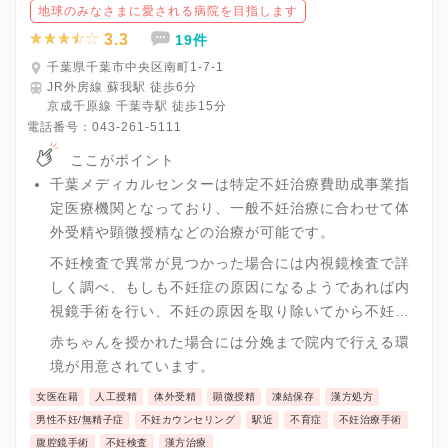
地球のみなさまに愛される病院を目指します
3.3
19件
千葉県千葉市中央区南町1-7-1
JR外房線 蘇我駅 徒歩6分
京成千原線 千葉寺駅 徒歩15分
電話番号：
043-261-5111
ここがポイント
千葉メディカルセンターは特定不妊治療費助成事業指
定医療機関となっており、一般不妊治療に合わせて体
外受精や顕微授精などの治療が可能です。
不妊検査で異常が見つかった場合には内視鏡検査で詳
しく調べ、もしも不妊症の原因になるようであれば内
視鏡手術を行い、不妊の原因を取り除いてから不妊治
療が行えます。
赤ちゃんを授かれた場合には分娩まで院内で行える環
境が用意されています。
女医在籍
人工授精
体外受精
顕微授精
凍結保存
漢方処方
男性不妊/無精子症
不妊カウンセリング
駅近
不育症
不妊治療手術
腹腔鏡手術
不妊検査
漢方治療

### What you have to do:
The lines to copy run from the one containing "赤ちゃんを授かれた場合には分娩まで院内で行える環" through the last line above. Copy them exactly and include nothing else.

### Result for this task:
赤ちゃんを授かれた場合には分娩まで院内で行える環
境が用意されています。
女医在籍
人工授精
体外受精
顕微授精
凍結保存
漢方処方
男性不妊/無精子症
不妊カウンセリング
駅近
不育症
不妊治療手術
腹腔鏡手術
不妊検査
漢方治療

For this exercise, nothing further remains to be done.